Najpierw spotkania związane z promocją komedii odwołali jego gwiazdorzy - Seth Rogen i James Franco. Później zrezygnowano z uroczystej premiery w Nowym Jorku. W środę z planów pokazywania komedii wycofały się największe amerykańskie sieci kinowe (w tym Regal Cinemas, Cinemark, Cineplex, AMC Entertainment, Bow Tie Cinemas i Carmike). W końcu wytwórnia Sony podjęła decyzję o całkowitym odwołaniu premiery kinowej w USA. Miała się ona odbyć 25 grudnia. Teraz nieoficjalnie mówi się o pomyśle przedstawienia komedii za pomocą serwisów VOD.

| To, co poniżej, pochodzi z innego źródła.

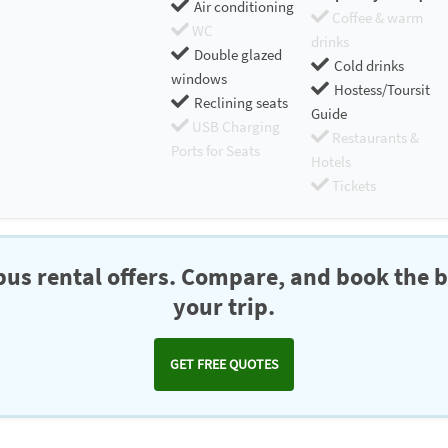
Air conditioning
Coffee & warm
WC
drinks
Double glazed
Cold drinks
windows
Hostess/Toursit
Reclining seats
Guide
USB Charging
Restaurants &
Ports for Seats
Hotels
Tickets
us rental offers. Compare, and book the b
your trip.
GET FREE QUOTES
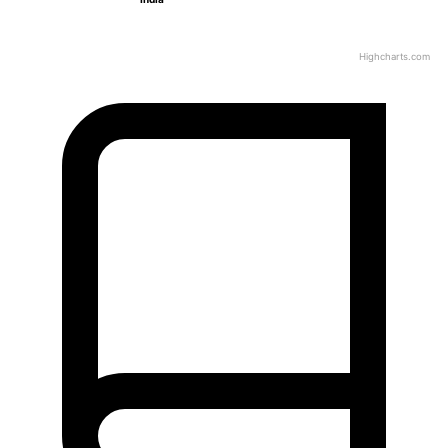
Highcharts.com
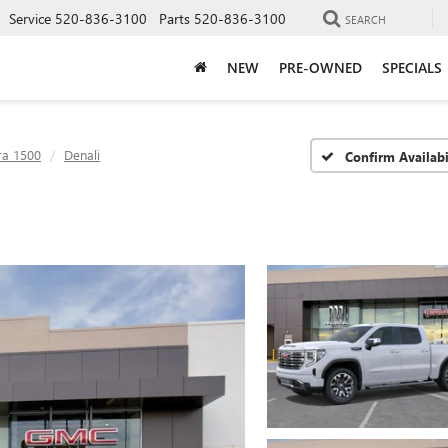
Service
520-836-3100
Parts
520-836-3100
SEARCH
NEW
PRE-OWNED
SPECIALS
ra 1500
Denali
Confirm Availabi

Przypomnijmy, że we wtorek hackerzy odpowiedzialni za włamanie na serwery Sony Pictures, zagrozili jeszcze bardziej drastycznymi atakami na kina, które zdecydują się pokazywać "Wywiad ze Słońcem Narodu". W swoim liście przestępcy przywołali nawet ataki na World Trade Center. Chociaż w oficjalnym oświadczeniu urzędnicy Departamentu Bezpieczeństwa Krajowego USA zapewnili, że badają sprawę, a obecnie nie ma zagrożenia, to właściciele kin obawiali się odpowiedzialności prawnej, gdyby w czasie któregoś z seansów doszło jednak do jakichkolwiek aktów przemocy lub gdyby znaleźli się naśladowcy hackerów.
Podejrzewa się, że za atakiem hackerskim na Sony stoi Korea Północna, choć ta zaprzecza. W "Wywiadzie ze Słońcem Narodu" Franco i Rogen grają dziennikarzy, którzy zamierzają zabić Kim Dzong Una.
Polska premiera filmu wyznaczona została na 23 stycznia.